What is NFT wash trading?

NFT wash trading is a type of scam in which the same NFT is sold back and forth between two accounts owned by the same person or group of people. This is done to artificially inflate the price of the NFT and make it appear more valuable than it actually is.

How does NFT wash trading work?

Here is an example of how NFT wash trading works:

Alice creates an NFT and lists it for sale on an NFT marketplace.

Alice then uses a different account that she controls to buy the NFT from herself.

Alice then lists the NFT for sale again, but this time at a higher price.

An unsuspecting buyer sees the NFT listed at the higher price and buys it, thinking that it is a good investment.

In reality, the NFT is not worth the higher price that the buyer paid. The buyer has been tricked into buying an NFT that has been artificially inflated in value.

How to avoid NFT wash trading scams

Look for NFTs that have a high trading volume. This is an indication that the NFT is in demand and is not likely to be involved in a wash trading scam.

Check the NFT's seller rating. A seller with a good rating is less likely to be involved in a scam.

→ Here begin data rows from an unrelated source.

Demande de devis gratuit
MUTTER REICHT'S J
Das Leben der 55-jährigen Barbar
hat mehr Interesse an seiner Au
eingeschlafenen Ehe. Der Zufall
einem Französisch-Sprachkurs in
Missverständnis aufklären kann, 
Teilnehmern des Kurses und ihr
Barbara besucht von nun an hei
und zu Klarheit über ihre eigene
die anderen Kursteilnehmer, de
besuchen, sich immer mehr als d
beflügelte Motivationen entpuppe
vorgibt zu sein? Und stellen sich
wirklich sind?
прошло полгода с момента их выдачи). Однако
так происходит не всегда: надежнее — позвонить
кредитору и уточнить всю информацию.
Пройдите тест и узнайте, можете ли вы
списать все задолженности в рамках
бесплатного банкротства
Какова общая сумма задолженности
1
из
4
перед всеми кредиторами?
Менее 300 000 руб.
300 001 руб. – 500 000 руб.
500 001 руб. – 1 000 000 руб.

Use a NFT trading platform that has measures in place to prevent wash trading.

Is NFT wash trading illegal?

In some jurisdictions, NFT wash trading is illegal. In the United States, for example, wash trading is considered a form of market manipulation and is illegal under the Commodity Exchange Act.

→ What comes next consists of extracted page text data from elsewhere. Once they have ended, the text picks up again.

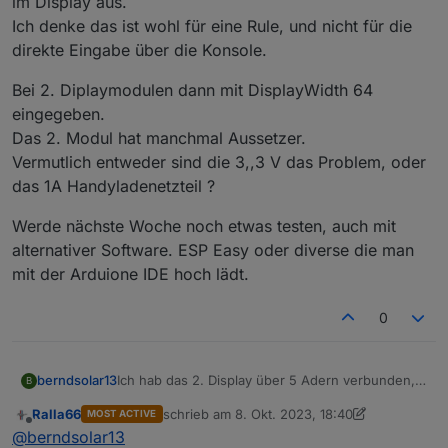
im Display aus.
Ich denke das ist wohl für eine Rule, und nicht für die
direkte Eingabe über die Konsole.
Bei 2. Diplaymodulen dann mit DisplayWidth 64
eingegeben.
Das 2. Modul hat manchmal Aussetzer.
Vermutlich entweder sind die 3,,3 V das Problem, oder
das 1A Handyladenetzteil ?
Werde nächste Woche noch etwas testen, auch mit
alternativer Software. ESP Easy oder diverse die man
mit der Arduione IDE hoch lädt.
0
Ich hab das 2. Display über 5 Adern verbunden,
berndsolar13
B
dazu hab ich auf das 1. Display die 5 Pins gelötet,
Ralla66
schrieb am
8. Okt. 2023, 18:40
MOST ACTIVE
und da das 2. Display angestöpselt.
Dann hab ich über die Konsole DisplayHeight 16
zuletzt editiert von Ralla66
10. Aug. 2023, 20:
Offline
@
berndsolar13
eingegeben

However, in other jurisdictions, the legality of NFT wash trading is unclear. This is because NFTs are a relatively new asset class and there is no clear legal definition of what constitutes wash trading in the context of NFTs.

Conclusion

NFT wash trading is a scam that can be used to artificially inflate the price of NFTs. By doing your research and only buying NFTs from reputable marketplaces, you can help to avoid falling victim to this scam.